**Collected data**
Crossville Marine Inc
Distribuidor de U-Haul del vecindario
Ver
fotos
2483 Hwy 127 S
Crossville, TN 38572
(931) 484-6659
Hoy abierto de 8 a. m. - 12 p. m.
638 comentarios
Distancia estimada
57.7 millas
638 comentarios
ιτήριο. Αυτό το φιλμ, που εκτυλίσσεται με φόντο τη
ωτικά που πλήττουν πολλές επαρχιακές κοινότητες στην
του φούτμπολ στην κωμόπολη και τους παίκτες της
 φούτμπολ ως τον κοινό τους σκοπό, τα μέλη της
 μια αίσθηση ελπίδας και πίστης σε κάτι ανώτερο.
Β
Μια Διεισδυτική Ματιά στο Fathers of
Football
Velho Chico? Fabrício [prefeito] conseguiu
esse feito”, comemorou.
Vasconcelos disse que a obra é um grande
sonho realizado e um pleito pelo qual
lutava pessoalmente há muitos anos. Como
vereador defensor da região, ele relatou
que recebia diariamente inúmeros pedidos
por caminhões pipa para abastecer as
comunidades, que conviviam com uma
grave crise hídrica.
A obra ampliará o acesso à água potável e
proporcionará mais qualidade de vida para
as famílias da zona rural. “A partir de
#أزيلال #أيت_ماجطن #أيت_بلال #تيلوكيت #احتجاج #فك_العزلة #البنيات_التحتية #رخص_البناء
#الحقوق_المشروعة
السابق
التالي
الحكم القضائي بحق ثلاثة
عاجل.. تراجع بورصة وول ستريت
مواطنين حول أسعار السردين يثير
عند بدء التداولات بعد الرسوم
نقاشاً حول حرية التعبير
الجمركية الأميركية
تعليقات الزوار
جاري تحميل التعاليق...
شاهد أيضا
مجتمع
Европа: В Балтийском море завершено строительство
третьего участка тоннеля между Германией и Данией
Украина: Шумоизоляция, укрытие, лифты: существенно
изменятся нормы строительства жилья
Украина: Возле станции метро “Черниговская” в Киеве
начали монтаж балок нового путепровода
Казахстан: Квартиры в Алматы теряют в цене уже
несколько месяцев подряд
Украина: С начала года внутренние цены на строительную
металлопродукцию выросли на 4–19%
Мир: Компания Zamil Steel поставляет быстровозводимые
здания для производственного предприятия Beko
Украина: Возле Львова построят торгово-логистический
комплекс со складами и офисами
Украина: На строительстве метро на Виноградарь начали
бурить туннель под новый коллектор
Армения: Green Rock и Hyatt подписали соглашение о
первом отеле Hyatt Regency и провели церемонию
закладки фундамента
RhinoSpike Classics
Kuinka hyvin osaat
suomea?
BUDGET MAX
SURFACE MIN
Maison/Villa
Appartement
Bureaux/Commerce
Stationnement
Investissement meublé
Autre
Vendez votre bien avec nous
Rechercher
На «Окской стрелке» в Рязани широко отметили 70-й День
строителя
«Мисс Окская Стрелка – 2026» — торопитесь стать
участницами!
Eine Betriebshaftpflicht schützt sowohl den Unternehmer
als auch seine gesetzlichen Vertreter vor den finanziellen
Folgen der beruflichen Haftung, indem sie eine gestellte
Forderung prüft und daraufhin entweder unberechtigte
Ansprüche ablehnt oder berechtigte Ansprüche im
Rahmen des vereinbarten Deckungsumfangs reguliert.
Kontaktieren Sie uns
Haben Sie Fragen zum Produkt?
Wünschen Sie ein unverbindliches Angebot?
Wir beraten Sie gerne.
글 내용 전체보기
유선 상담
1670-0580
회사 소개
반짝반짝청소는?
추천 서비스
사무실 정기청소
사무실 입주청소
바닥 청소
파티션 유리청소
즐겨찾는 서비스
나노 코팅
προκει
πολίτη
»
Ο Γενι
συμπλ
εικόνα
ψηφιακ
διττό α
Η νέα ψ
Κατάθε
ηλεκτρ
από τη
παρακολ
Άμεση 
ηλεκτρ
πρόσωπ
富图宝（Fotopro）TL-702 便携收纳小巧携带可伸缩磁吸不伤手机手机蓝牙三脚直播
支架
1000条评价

**What needs to be done**
Each record must be returned exactly as it is written.

**Exercise solution**
Crossville Marine Inc
Distribuidor de U-Haul del vecindario
Ver
fotos
2483 Hwy 127 S
Crossville, TN 38572
(931) 484-6659
Hoy abierto de 8 a. m. - 12 p. m.
638 comentarios
Distancia estimada
57.7 millas
638 comentarios
ιτήριο. Αυτό το φιλμ, που εκτυλίσσεται με φόντο τη
ωτικά που πλήττουν πολλές επαρχιακές κοινότητες στην
του φούτμπολ στην κωμόπολη και τους παίκτες της
 φούτμπολ ως τον κοινό τους σκοπό, τα μέλη της
 μια αίσθηση ελπίδας και πίστης σε κάτι ανώτερο.
Β
Μια Διεισδυτική Ματιά στο Fathers of
Football
Velho Chico? Fabrício [prefeito] conseguiu
esse feito”, comemorou.
Vasconcelos disse que a obra é um grande
sonho realizado e um pleito pelo qual
lutava pessoalmente há muitos anos. Como
vereador defensor da região, ele relatou
que recebia diariamente inúmeros pedidos
por caminhões pipa para abastecer as
comunidades, que conviviam com uma
grave crise hídrica.
A obra ampliará o acesso à água potável e
proporcionará mais qualidade de vida para
as famílias da zona rural. “A partir de
#أزيلال #أيت_ماجطن #أيت_بلال #تيلوكيت #احتجاج #فك_العزلة #البنيات_التحتية #رخص_البناء
#الحقوق_المشروعة
السابق
التالي
الحكم القضائي بحق ثلاثة
عاجل.. تراجع بورصة وول ستريت
مواطنين حول أسعار السردين يثير
عند بدء التداولات بعد الرسوم
نقاشاً حول حرية التعبير
الجمركية الأميركية
تعليقات الزوار
جاري تحميل التعاليق...
شاهد أيضا
مجتمع
Европа: В Балтийском море завершено строительство
третьего участка тоннеля между Германией и Данией
Украина: Шумоизоляция, укрытие, лифты: существенно
изменятся нормы строительства жилья
Украина: Возле станции метро “Черниговская” в Киеве
начали монтаж балок нового путепровода
Казахстан: Квартиры в Алматы теряют в цене уже
несколько месяцев подряд
Украина: С начала года внутренние цены на строительную
металлопродукцию выросли на 4–19%
Мир: Компания Zamil Steel поставляет быстровозводимые
здания для производственного предприятия Beko
Украина: Возле Львова построят торгово-логистический
комплекс со складами и офисами
Украина: На строительстве метро на Виноградарь начали
бурить туннель под новый коллектор
Армения: Green Rock и Hyatt подписали соглашение о
первом отеле Hyatt Regency и провели церемонию
закладки фундамента
RhinoSpike Classics
Kuinka hyvin osaat
suomea?
BUDGET MAX
SURFACE MIN
Maison/Villa
Appartement
Bureaux/Commerce
Stationnement
Investissement meublé
Autre
Vendez votre bien avec nous
Rechercher
На «Окской стрелке» в Рязани широко отметили 70-й День
строителя
«Мисс Окская Стрелка – 2026» — торопитесь стать
участницами!
Eine Betriebshaftpflicht schützt sowohl den Unternehmer
als auch seine gesetzlichen Vertreter vor den finanziellen
Folgen der beruflichen Haftung, indem sie eine gestellte
Forderung prüft und daraufhin entweder unberechtigte
Ansprüche ablehnt oder berechtigte Ansprüche im
Rahmen des vereinbarten Deckungsumfangs reguliert.
Kontaktieren Sie uns
Haben Sie Fragen zum Produkt?
Wünschen Sie ein unverbindliches Angebot?
Wir beraten Sie gerne.
글 내용 전체보기
유선 상담
1670-0580
회사 소개
반짝반짝청소는?
추천 서비스
사무실 정기청소
사무실 입주청소
바닥 청소
파티션 유리청소
즐겨찾는 서비스
나노 코팅
προκει
πολίτη
»
Ο Γενι
συμπλ
εικόνα
ψηφιακ
διττό α
Η νέα ψ
Κατάθε
ηλεκτρ
από τη
παρακολ
Άμεση 
ηλεκτρ
πρόσωπ
富图宝（Fotopro）TL-702 便携收纳小巧携带可伸缩磁吸不伤手机手机蓝牙三脚直播
支架
1000条评价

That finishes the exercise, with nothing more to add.